I believe it needs the head, the majority of the torso and most importantly, the heart. I think some older editions were more specific, 5th is not really beyond the head and heart, so really you only need as many parts as they made robocop with.
Which would actually be pretty cool, in order to res a person you needed their head and their heart, but still needed a full body, so you could res someone in someone else's body, just with their head and heart.
This seems like a bit more of a campaign-specific twist than I'm aware of. That is, in 3e (and I'm
fairly sure 4e too) it's just some important body part, but it might be the head (or skull, if it's decayed) specifically. I've never heard a mention of
needing the heart before.
That said, though? This could be a pretty interesting premise in a campaign where death was not unusual. "You can accept death...or you can accept a new body." Presumably that would mean (a) rerolling your stats and (b) possibly taking a Charisma hit. Sort of a campaign-specific variation of the old random tables for determining what kind of creature you resurrect as.

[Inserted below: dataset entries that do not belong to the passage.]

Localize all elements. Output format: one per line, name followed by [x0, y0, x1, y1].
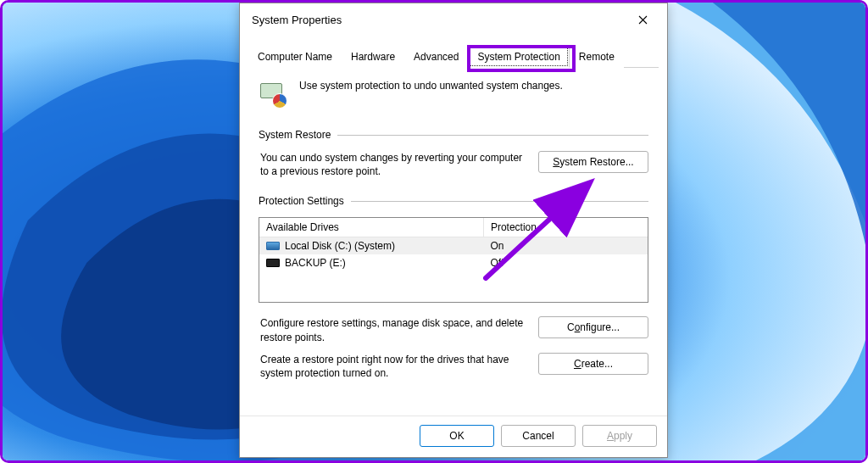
dialog-body: Use system protection to undo unwanted s…	[240, 68, 667, 416]
configure-button[interactable]: Configure...	[538, 316, 648, 338]
intro-text: Use system protection to undo unwanted s…	[299, 80, 563, 92]
drive-name: Local Disk (C:) (System)	[285, 240, 395, 252]
tab-hardware[interactable]: Hardware	[342, 46, 404, 68]
legend-label: Protection Settings	[259, 195, 344, 207]
dialog-button-bar: OK Cancel Apply	[240, 416, 667, 457]
legend-label: System Restore	[259, 129, 331, 141]
tab-computer-name[interactable]: Computer Name	[248, 46, 342, 68]
titlebar[interactable]: System Properties	[240, 3, 667, 36]
create-description: Create a restore point right now for the…	[260, 353, 528, 380]
tab-advanced[interactable]: Advanced	[404, 46, 468, 68]
drive-name: BACKUP (E:)	[285, 257, 346, 269]
table-row[interactable]: BACKUP (E:)Off	[259, 254, 648, 271]
table-row[interactable]: Local Disk (C:) (System)On	[259, 237, 648, 254]
column-header-drives: Available Drives	[259, 218, 484, 237]
system-protection-icon	[259, 80, 289, 110]
system-restore-button[interactable]: System Restore...	[538, 151, 648, 173]
system-properties-dialog: System Properties Computer Name Hardware…	[239, 3, 668, 458]
tab-strip: Computer Name Hardware Advanced System P…	[240, 46, 667, 68]
tab-system-protection[interactable]: System Protection	[468, 46, 569, 68]
protection-status: On	[484, 237, 648, 254]
tab-remote[interactable]: Remote	[570, 46, 624, 68]
drive-icon	[266, 242, 280, 250]
system-restore-group: System Restore You can undo system chang…	[259, 129, 648, 178]
drives-table[interactable]: Available Drives Protection Local Disk (…	[259, 217, 648, 303]
legend: Protection Settings	[259, 195, 648, 207]
cancel-button[interactable]: Cancel	[501, 425, 576, 447]
protection-settings-group: Protection Settings Available Drives Pro…	[259, 195, 648, 380]
ok-button[interactable]: OK	[420, 425, 494, 447]
close-button[interactable]	[625, 3, 660, 36]
column-header-protection: Protection	[484, 218, 648, 237]
drive-icon	[266, 259, 280, 267]
intro-section: Use system protection to undo unwanted s…	[259, 80, 648, 110]
legend: System Restore	[259, 129, 648, 141]
configure-description: Configure restore settings, manage disk …	[260, 316, 528, 343]
restore-description: You can undo system changes by reverting…	[260, 151, 528, 178]
apply-button[interactable]: Apply	[582, 425, 657, 447]
window-title: System Properties	[252, 14, 625, 26]
protection-status: Off	[484, 254, 648, 271]
create-button[interactable]: Create...	[538, 353, 648, 375]
close-icon	[638, 15, 648, 25]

Personally, if I were running a campaign, I'd follow some kind of ruling structure like this:
1) If it seems
really inappropriate (for whatever reason) for the character to actually die--they just won't. I might
bill it as the character "dying," but take that particular player aside and try to work out some kind of interesting "rescue" plot or "mind-controlled servant" or whatever they think would be cool. Still probably requires a replacement, temporary or otherwise, but not truly "dead."
2) If the character is under level 5ish and has not yet "died" in this campaign, they get an automatic "freebie with strings." A god, a demonic/devilish figure, a fey being--some powerful entity shows up and offers a deal. If the character already has particular ties (e.g. Warlock, Cleric/Paladin, Druid, etc.) those may factor in--both from whomever/whatever they're sworn to...and possibly the
enemies of whomever they're sworn to. (Always some nice tension there.) Such already-bound characters may even spontaneously wake up without accepting anything, the entity in question hoping that it will be easier to demand service rather than offer a strings-attached deal.
3) If the character is over level 5 or has already "died" at least once, they stay dead, but may be resurrected. Predatory creatures might leave enough of the body behind to track down the rest--or to enable an expensive/difficult resurrection ritual. If the party is cool with it (and the player is interested), this may become a brand-new quest, to restore their fallen comrade.
4) If the party as a whole doesn't want to resurrect the character, but the player doesn't want to let it go, I might try to weave in a more...strange version. For example, if only one other character wants the resurrection, they could make a deal with a hedge witch a la Disney's Ursula: pay a price, get "what you want," even if it's not what you expected. Then I'd roll on a random table of races to see what comes of it. Double-plus side: this actually still leaves open the option of the character's body being resurrected normally--which then leaves an open question about who is "real" or not (or both, or neither!) and other juicy goodness.
Also, all of that aside? I like the 4e method (which 5e more or less uses too) where you have to fail a certain number of saves to actually "die." It prolongs the tension of
dying--keeping that feeling of tension in the air--while keeping death in the uncommon-but-not-impossible range where I prefer it to be. For a party that actually prepares to face deadly situations, there should always be a
chance to pull an ally out, incapacitated but alive, IMO.
Incidentally: I respect others feeling that the game has no tension if you can't lose it all, but for me it's exactly the opposite; if every hand could invalidate all the winnings I've made,
that saps the tension for me. It's why I take a dim view of people fiat declaring that you can
only have tension with a constant looming threat of death.